CANDEL Program Joins the Carnegie Project on the Education Doctorate (CPED) Consortium: The School of Education’s doctorate in educational leadership (CANDEL) program was selected to become a member of the Carnegie Project on the Education Doctorate (CPED) Consortium. CPED is a network of faculty, administrators and practitioners representing more than 100 EdD programs across the nation. The consortium is committed to working together in order to better understand the needs of PK-20 leadership and prioritize the development of EdD programs.

In other news:

  • Jennifer Martinez joined the School as Senior Director of Development.
  • Wheelhouse: The Center for Community College Leadership and Research welcomed Los Angeles Community College District (LACCD) Chancellor Francisco Rodriguez as Wheelhouse’s Chancellor in Residence for 2020. 
  • We launched our Expanding Equity in Education Speaker series. The first two events featured experts on speculative civil literacies and addressing bias in research on higher education.
  • PhD student Yared Portillo named a 2020 Mellon Public Scholar.
  • Long-time School of Education lecturer and supervisor Beth Foraker, ’86, Cred. ’87 has played a key role in securing a $2.1 million grant from the U.S. Department of Education to create an inclusive, four-year college program for students with intellectual disabilities at UC Davis, called Redwood SEED.
  • New Dean’s Board of Advisors members were appouinted: Davis Joint Unified School District Superintendent John Bowes and Jennifer L. Johnson, who currently serves as Vice President of Government Relations for Calbright College.
  • The School received $50,000 gifts from both PowerSchool Inc. and Microsoft to remodel one of our classrooms as part of our Classroom Improvement Project.

Faculty News

  • Associate Dean and Prof. Cynthia Carter Ching chosen to serve as interim vice provost and dean of Undergraduate Education for UC Davis.
  • Dean Lauren Lindstrom received a Distinguished Researcher Award from the American Educational Research Association (AERA) Special and Inclusive Education Special Interest Group.
  • Prof. Michal Kurlaender elected into the National Academy of Education.
  • Prof. Megan Welsh named a 2019­–2020 UC Davis Chancellor’s Fellow
  • Prof. Elizabeth Montaño named Chair of the CANDEL Program.
  • Prof. Darnel Degand and Prof. Nicole Sparapani named 2020 Hellman Fellows. The Hellman Fellows Fund provides research support to promising faculty members when they need it most, in the early stages of their careers.
  • Prof. Margarita Jimenez-Silva an inaugural UC Davis Chancellor’s Fellow for Diversity, Equity and Inclusion. 
  • Prof. Danny C. Martinez appointed Chair of the Graduate Group in Education for a three-year period. 

Grants

School of Education researchers were awarded a variety of funding awards in 2020. Here are just a few:

Prof. Margarita Jimenez-Silva named a co-principal investigator on a $1.6 million grant from the National Science Foundation’s Advancing Informal STEM Learning program.

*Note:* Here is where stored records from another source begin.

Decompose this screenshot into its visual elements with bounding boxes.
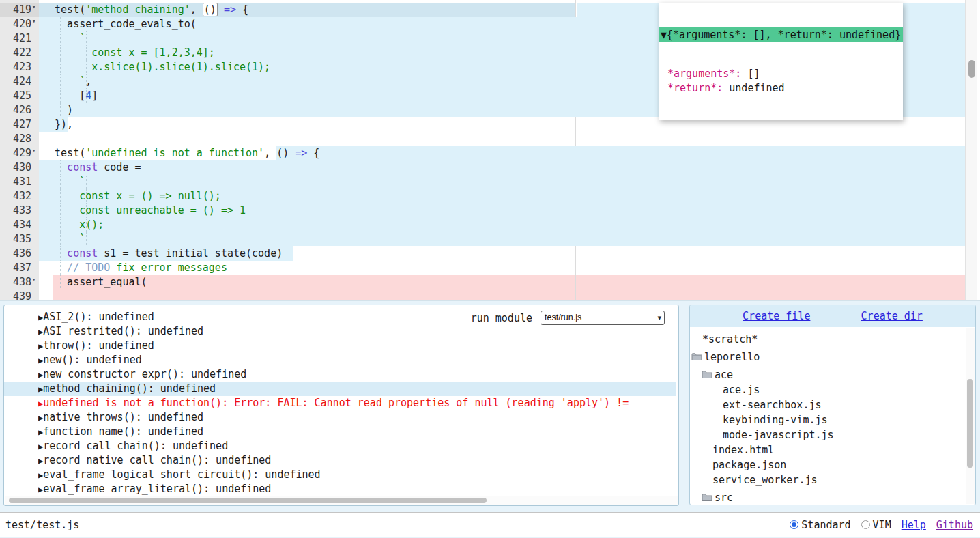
tree-file[interactable]: service_worker.js (690, 472, 966, 487)
tree-item-label: mode-javascript.js (723, 429, 834, 441)
tree-file[interactable]: package.json (690, 457, 966, 472)
test-result-text: native throws(): undefined (43, 411, 203, 423)
tree-item-label: package.json (712, 459, 786, 471)
line-number: 439 (0, 289, 31, 301)
radio-unselected-icon[interactable] (861, 520, 870, 529)
test-result-item[interactable]: ▶record call chain(): undefined (4, 439, 676, 453)
code-line[interactable]: 435 ` (0, 232, 980, 246)
fold-arrow-icon[interactable]: ▾ (32, 14, 35, 29)
tree-item-label: src (715, 492, 733, 504)
test-result-item[interactable]: ▶function name(): undefined (4, 425, 676, 439)
line-number: 433 (0, 203, 31, 218)
code-text: x.slice(1).slice(1).slice(1); (42, 60, 270, 74)
radio-selected-icon[interactable] (790, 520, 798, 529)
fold-arrow-icon[interactable]: ▾ (32, 272, 35, 287)
test-result-text: new constructor expr(): undefined (43, 368, 246, 380)
test-result-text: ASI_2(): undefined (43, 311, 154, 323)
code-text: assert_equal( (42, 275, 147, 289)
code-line[interactable]: 431 ` (0, 175, 980, 189)
code-text: ) (42, 103, 73, 117)
run-module-control: run module test/run.js ▾ (471, 311, 665, 325)
run-module-select[interactable]: test/run.js ▾ (541, 311, 665, 325)
test-result-item[interactable]: ▶eval_frame logical short circuit(): und… (4, 468, 676, 482)
code-line[interactable]: 433 const unreachable = () => 1 (0, 203, 980, 218)
test-result-item[interactable]: ▶native throws(): undefined (4, 410, 676, 425)
code-text: const code = (42, 160, 141, 175)
scrollbar-thumb[interactable] (968, 60, 975, 78)
code-editor[interactable]: 419▾ test('method chaining', () => {420▾… (0, 0, 980, 301)
test-result-text: eval_frame array_literal(): undefined (43, 483, 271, 495)
test-result-item[interactable]: ▶record native call chain(): undefined (4, 453, 676, 468)
line-number: 419 (0, 3, 31, 17)
code-text: `, (42, 74, 91, 89)
code-line[interactable]: 429▾ test('undefined is not a function',… (0, 146, 980, 160)
tree-item-label: ext-searchbox.js (723, 399, 822, 411)
code-line[interactable]: 436 const s1 = test_initial_state(code) (0, 246, 980, 261)
selected-module: test/run.js (545, 313, 581, 322)
create-dir-link[interactable]: Create dir (861, 310, 923, 322)
scrollbar-thumb[interactable] (9, 498, 487, 503)
test-result-item[interactable]: ▶eval_frame array_literal(): undefined (4, 482, 676, 496)
test-result-item[interactable]: ▶ASI_restrited(): undefined (4, 324, 676, 339)
line-number: 437 (0, 261, 31, 275)
value-inspector-entry[interactable]: *arguments*: [] (659, 67, 903, 81)
test-result-text: ASI_restrited(): undefined (43, 325, 203, 337)
test-result-item[interactable]: ▶throw(): undefined (4, 339, 676, 353)
status-bar-controls: Standard VIM Help Github (790, 519, 973, 531)
code-text: ` (42, 175, 85, 189)
scrollbar-thumb[interactable] (967, 379, 973, 468)
fold-arrow-icon[interactable]: ▾ (32, 0, 35, 14)
tree-file[interactable]: *scratch* (690, 332, 966, 347)
tree-file[interactable]: index.html (690, 442, 966, 457)
code-line[interactable]: 437 // TODO fix error messages (0, 261, 980, 275)
fold-arrow-icon[interactable]: ▾ (32, 143, 35, 158)
test-result-text: record call chain(): undefined (43, 440, 228, 452)
property-value: [] (741, 68, 760, 80)
test-result-item[interactable]: ▶method chaining(): undefined (4, 382, 676, 396)
code-line[interactable]: 434 x(); (0, 218, 980, 232)
test-result-text: method chaining(): undefined (43, 382, 216, 395)
tree-folder[interactable]: ace (690, 367, 966, 382)
github-link[interactable]: Github (936, 519, 973, 531)
output-horizontal-scrollbar[interactable] (5, 496, 678, 505)
code-line[interactable]: 432 const x = () => null(); (0, 189, 980, 203)
line-number: 428 (0, 132, 31, 146)
editor-vertical-scrollbar[interactable] (965, 0, 977, 301)
tree-folder[interactable]: leporello (690, 350, 966, 365)
line-number: 421 (0, 31, 31, 46)
keybinding-standard-option[interactable]: Standard (790, 519, 850, 531)
error-highlight (53, 289, 966, 301)
code-line[interactable]: 430 const code = (0, 160, 980, 175)
test-results-list: ▶ASI_2(): undefined▶ASI_restrited(): und… (4, 310, 676, 496)
line-number: 436 (0, 246, 31, 261)
test-result-item[interactable]: ▶undefined is not a function(): Error: F… (4, 396, 676, 410)
eval-highlight (276, 146, 966, 160)
tree-item-label: ace.js (723, 384, 760, 396)
value-inspector-header[interactable]: ▼{*arguments*: [], *return*: undefined} (659, 27, 903, 42)
indent-guide (86, 31, 87, 46)
line-number: 434 (0, 218, 31, 232)
tree-file[interactable]: ace.js (690, 382, 966, 397)
line-number: 438 (0, 275, 31, 289)
files-vertical-scrollbar[interactable] (966, 328, 975, 504)
value-inspector-entry[interactable]: *return*: undefined (659, 81, 903, 96)
collapse-arrow-icon[interactable]: ▼ (661, 29, 667, 41)
code-line[interactable]: 428 (0, 132, 980, 146)
tree-file[interactable]: ext-searchbox.js (690, 397, 966, 412)
help-link[interactable]: Help (902, 519, 926, 531)
create-file-link[interactable]: Create file (743, 310, 810, 322)
file-explorer-panel: Create file Create dir *scratch*leporell… (689, 305, 976, 505)
tree-item-label: index.html (712, 444, 774, 456)
code-text: test('undefined is not a function', () =… (42, 146, 319, 160)
code-text: [4] (42, 89, 98, 103)
code-line[interactable]: 438▾ assert_equal( (0, 275, 980, 289)
test-result-text: record native call chain(): undefined (43, 454, 271, 466)
tree-file[interactable]: mode-javascript.js (690, 427, 966, 442)
keybinding-vim-option[interactable]: VIM (861, 519, 891, 531)
tree-folder[interactable]: src (690, 490, 966, 505)
code-line[interactable]: 439 (0, 289, 980, 301)
tree-file[interactable]: keybinding-vim.js (690, 412, 966, 427)
test-result-item[interactable]: ▶new(): undefined (4, 353, 676, 367)
test-result-item[interactable]: ▶new constructor expr(): undefined (4, 367, 676, 382)
radio-label: Standard (801, 519, 850, 531)
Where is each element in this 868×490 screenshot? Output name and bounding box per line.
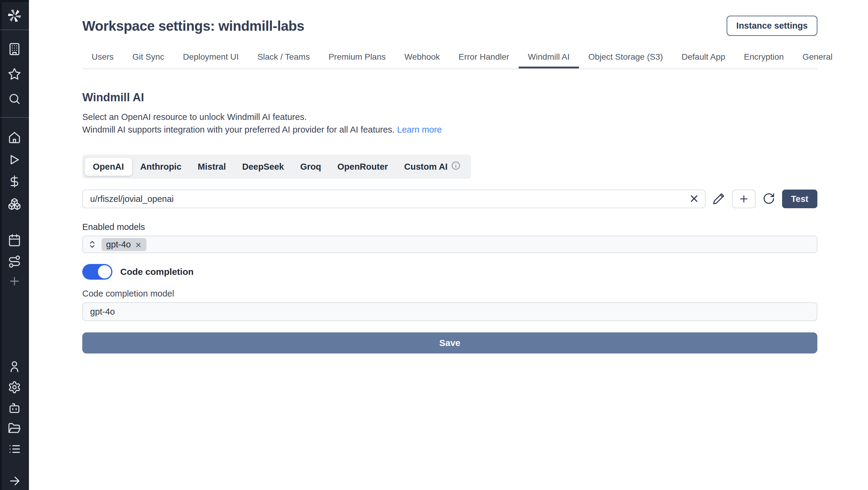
building-icon[interactable]	[8, 42, 21, 56]
sidebar-divider	[0, 117, 29, 118]
star-icon[interactable]	[8, 67, 21, 81]
tab-default-app[interactable]: Default App	[673, 52, 735, 68]
enabled-models-label: Enabled models	[82, 222, 817, 232]
refresh-icon[interactable]	[762, 192, 775, 206]
folder-open-icon[interactable]	[8, 422, 21, 435]
boxes-icon[interactable]	[8, 197, 21, 211]
remove-tag-x-icon[interactable]	[135, 241, 142, 248]
description-line-2: Windmill AI supports integration with yo…	[82, 123, 817, 136]
home-icon[interactable]	[8, 131, 21, 144]
chevrons-up-down-icon[interactable]	[88, 240, 97, 249]
tab-general[interactable]: General	[793, 52, 842, 68]
openai-resource-input[interactable]	[82, 189, 706, 208]
clear-x-icon[interactable]	[688, 193, 700, 205]
tab-encryption[interactable]: Encryption	[735, 52, 793, 68]
code-completion-row: Code completion	[82, 264, 817, 280]
tab-error-handler[interactable]: Error Handler	[450, 52, 519, 68]
enabled-models-multiselect[interactable]: gpt-4o	[82, 236, 817, 253]
code-completion-model-input[interactable]	[82, 302, 817, 321]
resource-picker-row: Test	[82, 189, 817, 208]
code-completion-label: Code completion	[120, 267, 193, 277]
provider-tab-deepseek[interactable]: DeepSeek	[234, 158, 292, 176]
settings-gear-icon[interactable]	[8, 380, 21, 394]
model-tag-label: gpt-4o	[106, 240, 131, 249]
page-title: Workspace settings: windmill-labs	[82, 18, 304, 34]
provider-tab-openai[interactable]: OpenAI	[85, 158, 132, 176]
windmill-logo-icon[interactable]	[7, 8, 22, 24]
resource-input-wrap	[82, 189, 706, 208]
tab-deployment-ui[interactable]: Deployment UI	[174, 52, 248, 68]
save-button[interactable]: Save	[82, 332, 817, 354]
tab-slack-teams[interactable]: Slack / Teams	[248, 52, 319, 68]
tab-git-sync[interactable]: Git Sync	[123, 52, 174, 68]
main-content: Workspace settings: windmill-labs Instan…	[29, 16, 868, 354]
calendar-icon[interactable]	[8, 234, 21, 247]
add-resource-button[interactable]	[732, 189, 755, 208]
list-icon[interactable]	[8, 442, 21, 456]
test-button[interactable]: Test	[782, 189, 817, 208]
model-tag[interactable]: gpt-4o	[101, 238, 147, 251]
sidebar-divider	[0, 30, 29, 30]
provider-tab-anthropic[interactable]: Anthropic	[132, 158, 190, 176]
provider-tab-custom-ai[interactable]: Custom AI	[396, 157, 469, 176]
dollar-icon[interactable]	[8, 175, 21, 188]
tab-users[interactable]: Users	[82, 52, 123, 68]
route-icon[interactable]	[8, 255, 21, 268]
bot-icon[interactable]	[8, 401, 21, 415]
section-description: Select an OpenAI resource to unlock Wind…	[82, 111, 817, 136]
info-icon[interactable]	[451, 161, 461, 172]
toggle-knob	[98, 265, 111, 278]
arrow-right-icon[interactable]	[8, 474, 21, 488]
tab-windmill-ai[interactable]: Windmill AI	[519, 52, 579, 68]
ai-provider-tabs: OpenAI Anthropic Mistral DeepSeek Groq O…	[82, 155, 471, 179]
sidebar	[0, 0, 29, 490]
code-completion-model-label: Code completion model	[82, 289, 817, 299]
provider-tab-openrouter[interactable]: OpenRouter	[329, 158, 396, 176]
plus-icon	[738, 193, 749, 204]
instance-settings-button[interactable]: Instance settings	[727, 16, 817, 36]
provider-tab-mistral[interactable]: Mistral	[190, 158, 234, 176]
play-icon[interactable]	[8, 153, 21, 166]
provider-tab-groq[interactable]: Groq	[292, 158, 329, 176]
provider-tab-label: Custom AI	[404, 162, 447, 172]
pencil-icon[interactable]	[712, 192, 725, 206]
learn-more-link[interactable]: Learn more	[397, 125, 442, 134]
description-line-1: Select an OpenAI resource to unlock Wind…	[82, 111, 817, 123]
tab-webhook[interactable]: Webhook	[395, 52, 450, 68]
section-title: Windmill AI	[82, 91, 817, 104]
search-icon[interactable]	[8, 92, 21, 105]
user-icon[interactable]	[8, 360, 21, 373]
tab-object-storage-s3[interactable]: Object Storage (S3)	[579, 52, 672, 68]
tab-premium-plans[interactable]: Premium Plans	[319, 52, 395, 68]
settings-tabs: Users Git Sync Deployment UI Slack / Tea…	[82, 52, 817, 69]
plus-icon[interactable]	[8, 275, 21, 288]
code-completion-toggle[interactable]	[82, 264, 113, 280]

Prof. Marcela Cuellar named program evaluator for the first federal HSI grant received by UC Davis, included among two National Science Foundation grants totaling more than $1 million.

Prof. Tony Albano named a co-principal investigator on a $1 million grant from the Governor’s Office of Planning and Research titled “Rebalancing the Equity Gap in Chemistry Education with Individualized Adaptive Learning.” 

Prof. Cassandra Hart received a Spencer Foundation Grant to explore  COVID-19 Impacts on community colleges.

Resourcing Excellence in Education (REEd) received a grant to support the ESSA Leadership Learning Community, a national partnership of the Council of Great City Schools, Council of Chief State School Officers, and the National Urban League, funded by the Wallace Foundation.